• [What is expected]: Looking at the records below, state how many lines include the string "endlosen" and add nothing further.

• [Provided entries]:
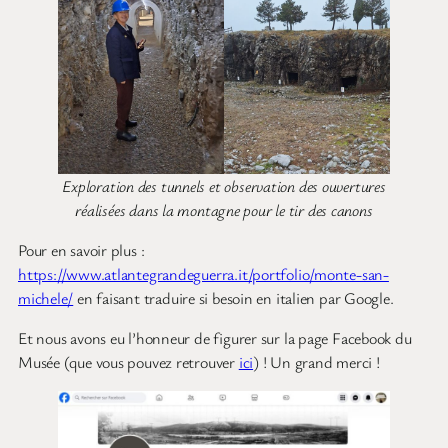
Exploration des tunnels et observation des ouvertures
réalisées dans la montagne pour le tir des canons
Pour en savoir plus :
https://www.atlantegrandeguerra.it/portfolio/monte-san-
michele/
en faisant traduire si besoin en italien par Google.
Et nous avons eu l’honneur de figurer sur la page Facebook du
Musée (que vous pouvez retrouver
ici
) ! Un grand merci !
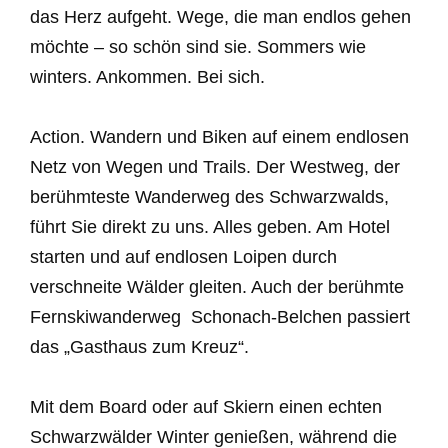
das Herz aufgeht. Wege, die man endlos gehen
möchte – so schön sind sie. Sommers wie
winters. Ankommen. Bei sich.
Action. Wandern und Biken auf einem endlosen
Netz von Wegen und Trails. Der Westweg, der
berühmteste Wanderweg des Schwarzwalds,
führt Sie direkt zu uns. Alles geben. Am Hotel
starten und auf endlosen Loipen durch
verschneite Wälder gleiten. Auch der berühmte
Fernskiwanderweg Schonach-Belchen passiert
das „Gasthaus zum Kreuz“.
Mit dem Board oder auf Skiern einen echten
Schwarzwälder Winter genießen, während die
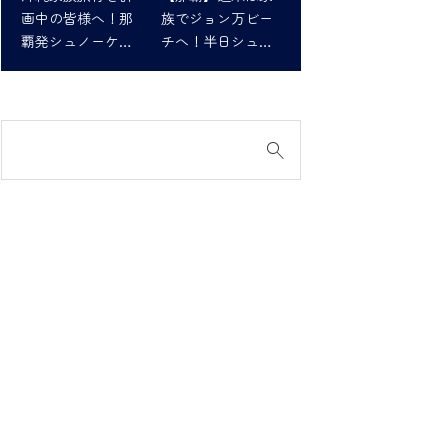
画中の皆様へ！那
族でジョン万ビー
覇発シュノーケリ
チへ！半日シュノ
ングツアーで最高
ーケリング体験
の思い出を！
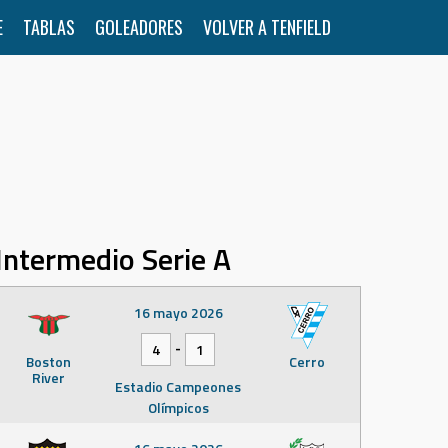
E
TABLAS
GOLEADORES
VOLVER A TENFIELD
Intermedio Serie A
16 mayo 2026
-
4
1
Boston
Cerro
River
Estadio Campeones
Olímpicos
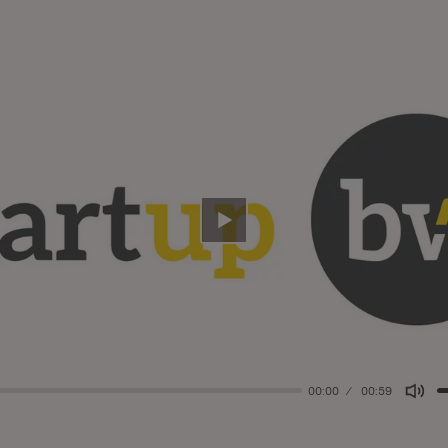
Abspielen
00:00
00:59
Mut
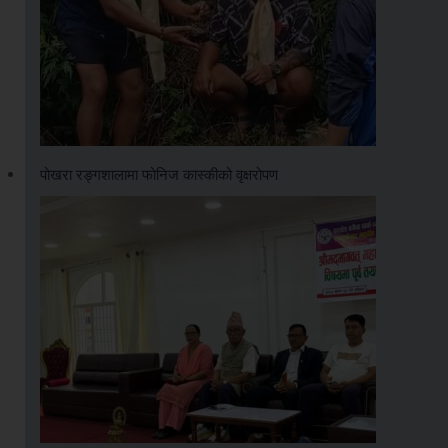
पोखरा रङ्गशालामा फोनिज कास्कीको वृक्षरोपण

• [Response]: 2